TBLPOD20june2013

Blue barrels of bombs and lists, prison guards imprisoned, tax call center, Abkhaz border probs, video destruction, Venice slam, Bakradze on UNM pres, Tbl Sakrebulo flight, UNM Pole bolts, High Council election, Alasania ups death payment, Vano’s TV, Chechens arrested, ag loan mess, dual citizens, Batumi mayor, TenderMonitor.ge, Kutaisi Nigerian, UNESCO boots Bagrati, Patriarch wants frequency, Basil anti-Jehova. Microsoft on piracy, Funicular restaurant opens, Yerevan train, human chain re higher ed law, Viennese Taburetka, Beselia on human rights, fertilizer

3 thoughts on “TBLPOD20june2013

  1. Georgia’s fertiliser use is low by world standards. Only 40% of farms use any fertiliser at all, and only 4% of farms use fertilisers other than Georgian-manufactured Ammonium Nitrate (a nitrogen fertiliser made with Russian natural gas in Rustavi). SOCAR are establishing another nitrogen fertiliser factory on the Black Sea coast, producing solid urea from Azeri gas, but most of this will be exported.

    Use of non-nitrogenous fertilisers is now well accepted in most modern farming sectors, including not only Potassium and Phosphate but other nutrients like Magnesium, Sulphur, Copper, Boron and Zinc, all of which are required by plants for good plant health, development and productivity, and these are frequently deficient in Georgian soils.

    The poor adoption of modern crop nutrition by Georgian farmers is partly attributable to lack of operating capital, partly due to risk aversion and a reluctance to tie up “too much” operating capital in a crop, and partly due to lack of experience and understanding. Modern potato farms run in Kvemo Kartli and Samtske-Javakheti by Georgian investors and modern cereal cropping properties owned by South Africans in Sartichala and Gardabani are starting to demonstrate the true productive potential of Georgian farming when modern nutrition and crop care is used, and neighbours are enquiring how to improve their yields using these techniques.

    While some soils in Georgia are of high fertility, after years under crop they will eventually become depleted of nutrients, yield and quality parameters of crop will fall, and the plants will need nutritional supplementation. This is the same everywhere in the world; you cannot “mine your soils” for nutrients indefinitely without replacing what you have removed. Soils in many mountain districts, many regions in Georgia’s west and parts of southeastern Georgia are objectively of low fertility and it is difficult to generate an economic return without appropriate modern plant nutrition methodologies. Acid soils in the Black Sea regions impair the ability of plants to absorb nutrient from soils and result in higher fertiliser requirements per hectare than in pH neutral soils.

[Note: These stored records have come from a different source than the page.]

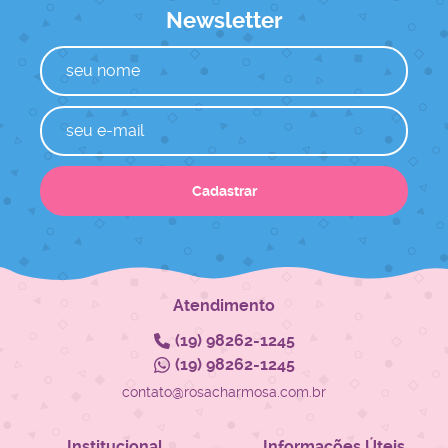
Newsletter
Cadastrar
Atendimento
(19)
98262-1245
(19)
98262-1245
contato@rosacharmosa.com.br
Institucional
Informações Úteis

    Those Georgian farmers obtaining yields within 20% of European norms are all practicing some version of modern crop nutrition, using solid or liquid chemical fertilisers in a responsible manner. The very high cost of soil and plant tissue testing in Georgia is forcing them to send samples abroad by airfreight to get cost-effective recommendations on how much fertiliser to apply to achieve a target yield of crop.

  2. I today had the chance to see Giga Bokeria, David Bakradze and Gigi Ugulava speak at an European People’s Party event in the European Parliament. The event was reasonably well attended about 70-80 people. Mainly assistants and interested staff I spotted a few Members of Parliament. The three performed very professionally underlining the UNM’s acceptance of their election defeat last year, whilst pointing out their in their eyes unfair treatment through the GD government. The striking thing was that Bakradze, when complaining about Merabishvili’s fate, obviously and very, very carefully avoided to state if he personally thought Merabishvili was innocent of the claims made against him. Is the UNM or Bakradze distancing himself from Merabishvili?